Abstract

This paper presents a polynomial-time Occam program for automatically mapping parallel programs onto multiprocessor systems. Based on the heuristic strategy of self-adjusting mapping, our program consists of grouping, placement, routing and self-adjusting procedures. Grouping groups the user-defined processes in a parallel program into target tasks with a possible load-balancing. Placement places the target tasks onto the processors in a transputer network. Routing produces edge-disjoint physical communication paths for the logical communication requirements among the placed tasks in the network. Self-adjusting adjusts first the placement scheme when the routing fails and then the grouping scheme when the necessary adjusting for placement is unable to make the routing succeed.
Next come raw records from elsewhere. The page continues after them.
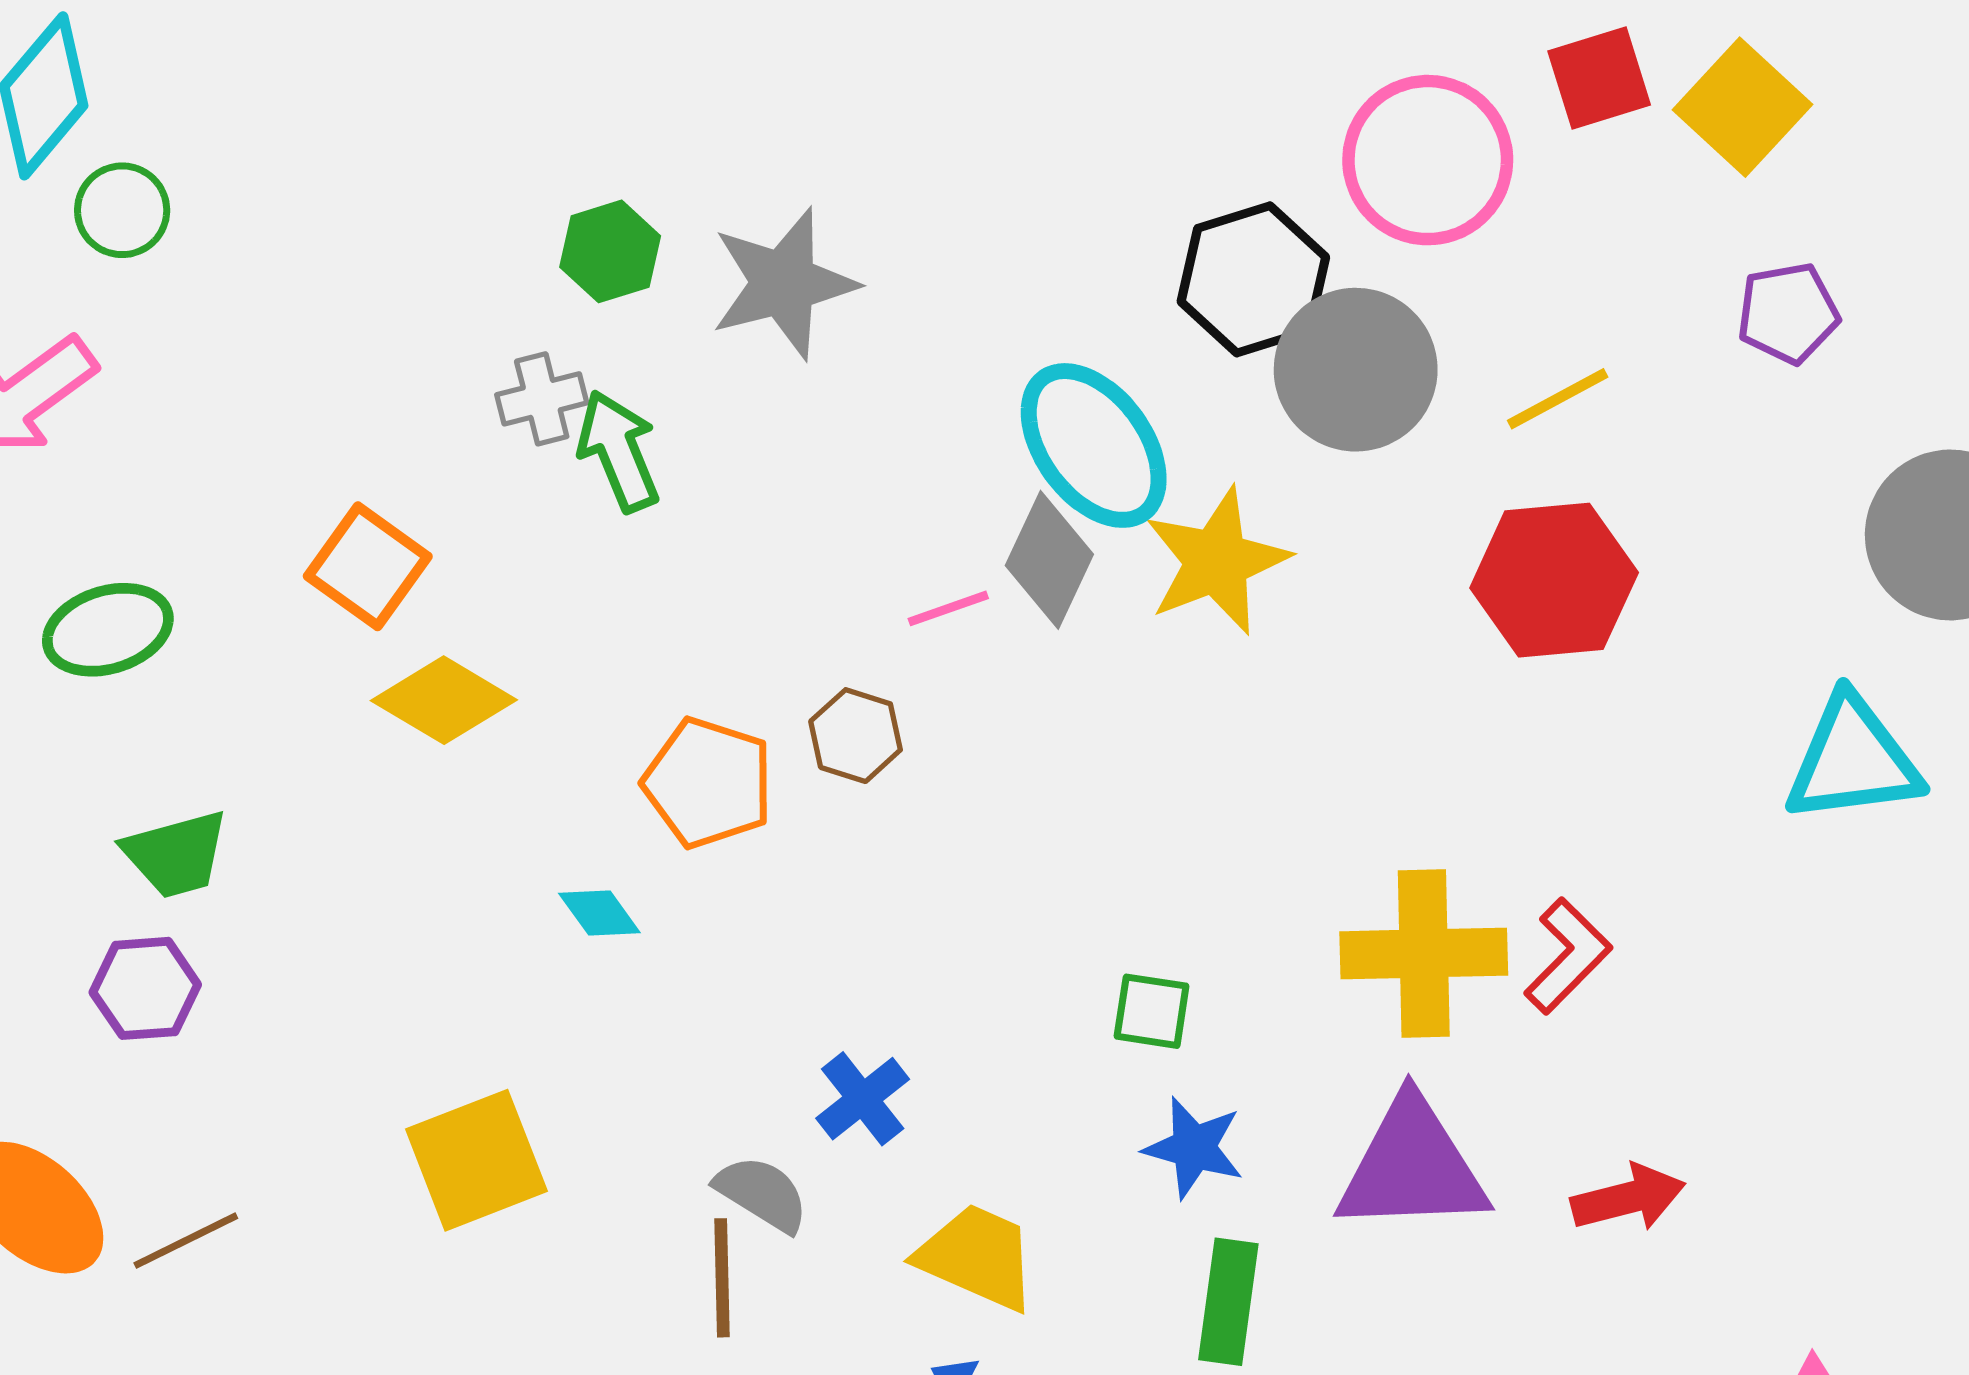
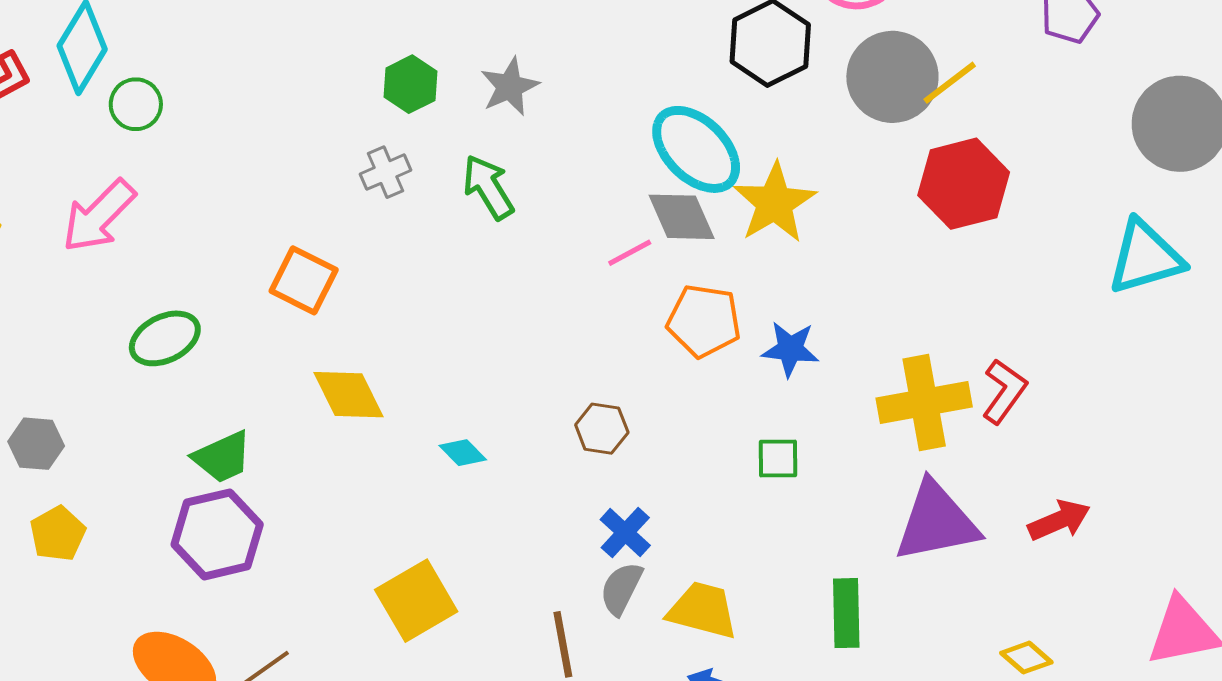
gray star: (784, 283) -> (510, 87), size x0.7
gray circle: (1356, 370) -> (892, 77), moved
green arrow: (618, 451) -> (488, 187), moved
gray diamond: (1049, 560) -> (682, 217), turned -40
yellow diamond: (444, 700) -> (348, 395), moved, turned 42
brown hexagon: (856, 736) -> (602, 429), moved
orange pentagon: (708, 783) -> (704, 321), moved
purple hexagon: (145, 988) -> (217, 534), size x1.5
blue star: (1194, 1148) -> (790, 349), moved
gray semicircle: (762, 1194) -> (621, 588), moved, turned -86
These four procedures work co-operatively until a successful process-to-processor mapping has been finally achieved after a series of progressive self-adjustments. For the problem of mapping n processes in an arbitrary task graph onto m processors in a transputer network configured into a torus, the program needs time O(max{ n 2, m 5}) in the worst case on one processor under full adjusting. The time is reduced to O(max{ n 2, m 4}) if the adjusting heuristic is degraded into semi-adjusting, and to O(max{ n 2, m 2}) when the adjusting heuristic is completely eliminated. The latter result holds only for the transputer networks providing message routing and multiplexing. We demonstrate the implementation result and performance evaluation of the program on the Hathi-2 transputer system. The implementation shows that for both regular and irregular task graphs the program works very well and produces satisfactory results.